Myles Landick
- Born: 1989 (age 36–37) Jersey
- Weight: 10 st 7 lb (117 kg)
- Occupation: Part time Groundsman

Rugby union career
- Position: Prop
- Current team: Jersey

Youth career
- -2007: Les Quennevais

Senior career
- Years: Team / Apps / (Points)
- 2007-: Jersey

= Myles Landick =

Jersey rugby union player

Myles Landick (born 1989) is a rugby union player from Jersey. He plays as a prop for RFU Championship team, Jersey, and is also employed as the groundsman of St. Peter, the ground on which Jersey plays.

== Rugby career ==
A former player for Les Quennevais RFC, Landick moved to play for Jersey's first team after playing for Jersey's youth team, where he was part of the Jersey Academy team that won the Hampshire Rugby Football Union U18 Cup in 2007. Landick made his debut for Jersey in 2010 in their annual Siam Cup game against Guernsey RFC. He later played in Jersey's National League 3 London & SE play-off Final at Twickenham Stadium in London, England. In March 2012, he was forced to miss the remainder of Jersey's league games in National League 1 after injuring a ligament in his knee whilst training. In May 2012, he was named by coach Ben Harvey as one of Jersey's academy players that had been brought through to play in the first team. In 2013, it was announced that Landick was one of nine Jersey players who had been offered extended contracts to remain at Jersey for the 2013-14 RFU Championship season.

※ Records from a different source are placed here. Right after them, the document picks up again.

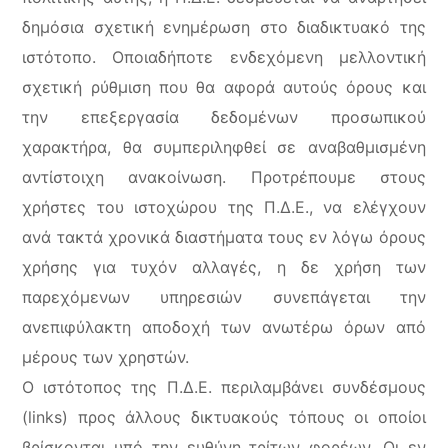
δημόσια σχετική ενημέρωση στο διαδικτυακό της
ιστότοπο. Οποιαδήποτε ενδεχόμενη μελλοντική
σχετική ρύθμιση που θα αφορά αυτούς όρους και
την επεξεργασία δεδομένων προσωπικού
χαρακτήρα, θα συμπεριληφθεί σε αναβαθμισμένη
αντίστοιχη ανακοίνωση. Προτρέπουμε στους
χρήστες του ιστοχώρου της Π.Δ.Ε., να ελέγχουν
ανά τακτά χρονικά διαστήματα τους εν λόγω όρους
χρήσης για τυχόν αλλαγές, η δε χρήση των
παρεχόμενων υπηρεσιών συνεπάγεται την
ανεπιφύλακτη αποδοχή των ανωτέρω όρων από
μέρους των χρηστών.
Ο ιστότοπος της Π.Δ.Ε. περιλαμβάνει συνδέσμους
(links) προς άλλους δικτυακούς τόπους οι οποίοι
βρίσκονται υπό την ευθύνη τρίτων φορέων. Οι εν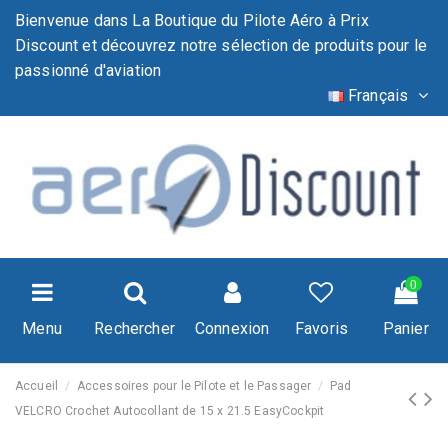
Bienvenue dans La Boutique du Pilote Aéro à Prix
Discount et découvrez notre sélection de produits pour le
passionné d'aviation
Français
0
Menu
Rechercher
Connexion
Favoris
Panier
Accueil
Accessoires pour le Pilote et le Passager
Pad
VELCRO Crochet Autocollant de 15 x 21.5 EasyCockpit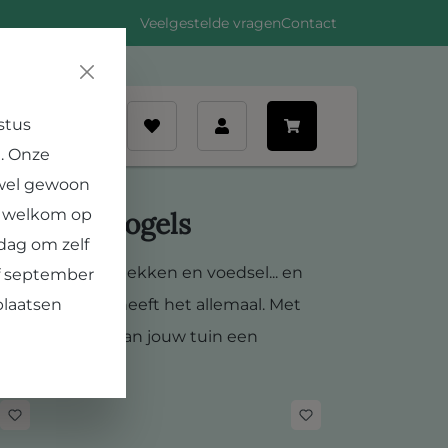
Veelgestelde vragen
Contact
stus
nt
. Onze
 wel gewoon
e welkom op
ten voor vogels
dag om zelf
laatsen, broedplekken en voedsel... en
af september
plaatsen
iendelijke tuin heeft het allemaal. Met
anten maak jij van jouw tuin een
radijsje.
er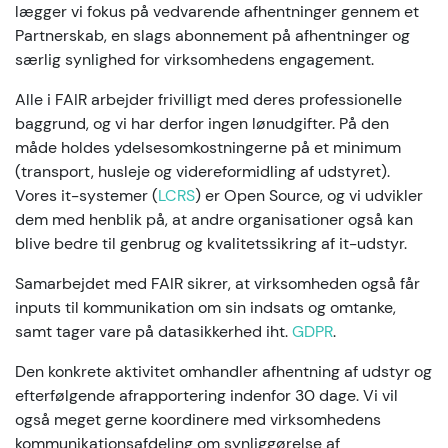
lægger vi fokus på vedvarende afhentninger gennem et
Partnerskab, en slags abonnement på afhentninger og
særlig synlighed for virksomhedens engagement.
Alle i FAIR arbejder frivilligt med deres professionelle
baggrund, og vi har derfor ingen lønudgifter. På den
måde holdes ydelsesomkostningerne på et minimum
(transport, husleje og videreformidling af udstyret).
Vores it-systemer (
LCRS
) er Open Source, og vi udvikler
dem med henblik på, at andre organisationer også kan
blive bedre til genbrug og kvalitetssikring af it-udstyr.
Samarbejdet med FAIR sikrer, at virksomheden også får
inputs til kommunikation om sin indsats og omtanke,
samt tager vare på datasikkerhed iht.
GDPR
.
Den konkrete aktivitet omhandler afhentning af udstyr og
efterfølgende afrapportering indenfor 30 dage. Vi vil
også meget gerne koordinere med virksomhedens
kommunikationsafdeling om synliggørelse af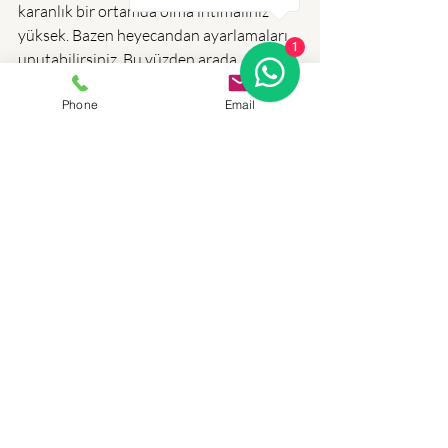
karanlık bir ortamda olma ihtimaliniz 
yüksek. Bazen heyecandan ayarlamaları 
1
unutabilirsiniz. Bu yüzden arada 
fotoğraflarınıza girip bir bakın. 
Phone
Email
  Hemşire bebeği babanın kucağına 
verirse işte o müthiş karşılaşmayı 
çekmenin tam zamanı. Eğer hemşire 
bebeği vermemişse hemen görevi 
devralırım ve bebeği ben babanın 
kucağına veririm. 1 saat boyunca 
bebeğin annesini yatakta 
beklemesindense kucakta kendini 
güvende hissederek beklemesini her 
zaman daha doğru buluyorum. Ne kadar 
da bebek dostu bir fotoğrafçıyım :)
 Annenin ameliyathaneden gelmesi 
genelde 1 45 dk 1 saat sürüyor. Anneyi 
odaya çıkardıklarında eğer bebeğini 
kucağına verirlerse hemen fotoğraflarını 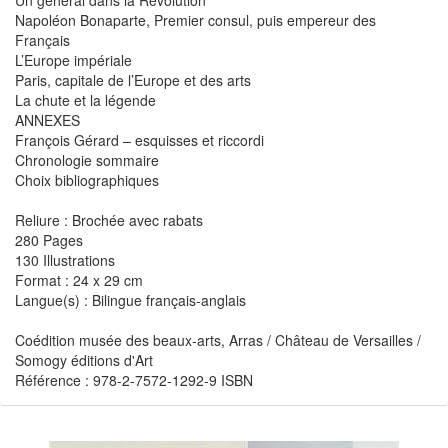
Un général dans la Révolution
Napoléon Bonaparte, Premier consul, puis empereur des
Français
L’Europe impériale
Paris, capitale de l’Europe et des arts
La chute et la légende
ANNEXES
François Gérard – esquisses et riccordi
Chronologie sommaire
Choix bibliographiques
Reliure : Brochée avec rabats
280 Pages
130 Illustrations
Format : 24 x 29 cm
Langue(s) : Bilingue français-anglais
Coédition musée des beaux-arts, Arras / Château de Versailles /
Somogy éditions d'Art
Référence : 978-2-7572-1292-9 ISBN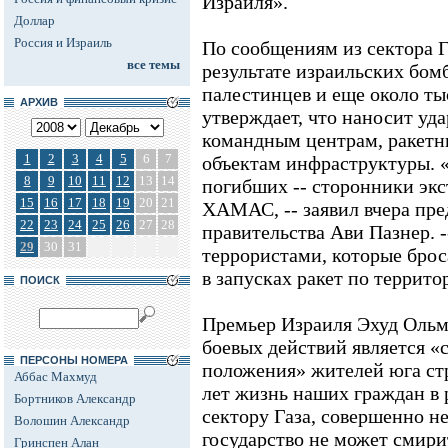
Израиля».
Доллар
Россия и Израиль
По сообщениям из сектора Г
все темы
результате израильских бом
палестинцев и еще около ты
АРХИВ
утверждает, что наносит уда
командным центрам, ракетн
1
2
3
4
5
6
7
объектам инфраструктуры.
8
9
10
11
12
13
14
погибших -- сторонники эк
15
16
17
18
19
20
21
ХАМАС, -- заявил вчера пре
22
23
24
25
26
27
28
правительства Ави Пазнер. 
29
30
31
террористами, которые брос
в запусках ракет по террит
ПОИСК
Премьер Израиля Эхуд Ольм
боевых действий является 
ПЕРСОНЫ НОМЕРА
положения» жителей юга ст
Аббас Махмуд
лет жизнь наших граждан в
Бортников Александр
сектору Газа, совершенно н
Волошин Александр
государство не может смирит
Гринспен Алан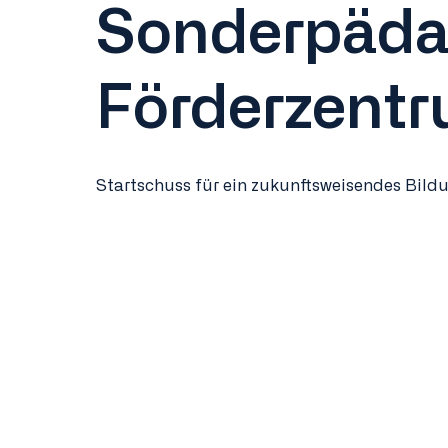
Sonderpäda
Förderzentr
Startschuss für ein zukunftsweisendes Bildu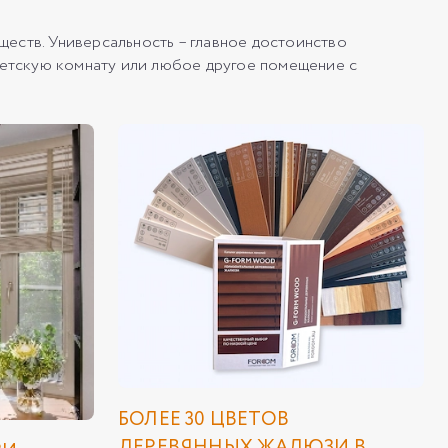
еств. Универсальность – главное достоинство
детскую комнату или любое другое помещение с
БОЛЕЕ 30 ЦВЕТОВ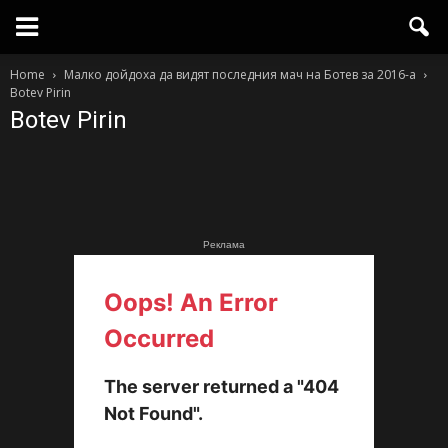
Home
Малко дойдоха да видят последния мач на Ботев за 2016-а
Botev Pirin
Botev Pirin
Реклама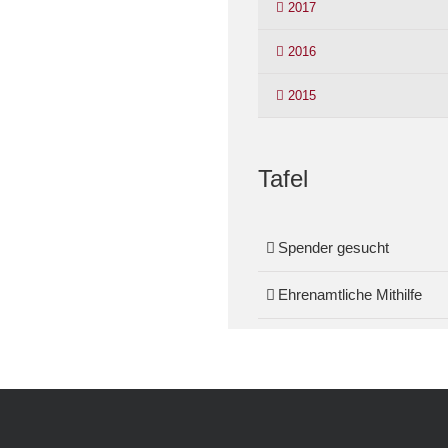
2017
2016
2015
Tafel
Spender gesucht
Ehrenamtliche Mithilfe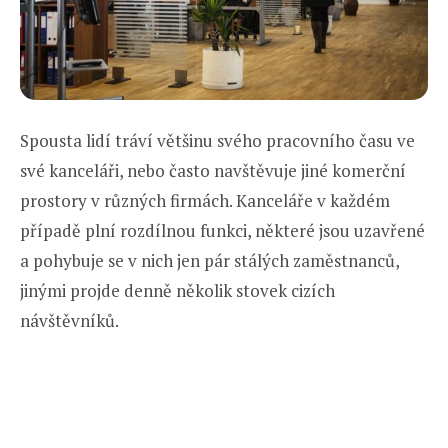
Spousta lidí tráví většinu svého pracovního času ve
své kanceláři, nebo často navštěvuje jiné komerční
prostory v různých firmách. Kanceláře v každém
případě plní rozdílnou funkci, některé jsou uzavřené
a pohybuje se v nich jen pár stálých zaměstnanců,
jinými projde denně několik stovek cizích
návštěvníků.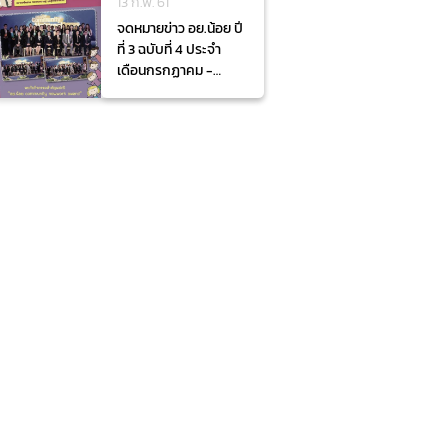
13 ก.พ. 61
จดหมายข่าว อย.น้อย ปี
ที่ 3 ฉบับที่ 4 ประจำ
เดือนกรกฏาคม -
กันยายน 2559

After a shoulder injury in 2010 prevented him from playing, he spent some time coaching his former club Les Quennevais R.F.C.

== Employment ==
Landick started working at Jersey Airport whilst playing rugby for Jersey. He was then offered the job as groundsman of Jersey. He accepted and worked on the pitches at St. Peter while also playing rugby for Jersey. According to Landick, this may mean that he is the only first team player who is also the groundsman of the team for which he plays.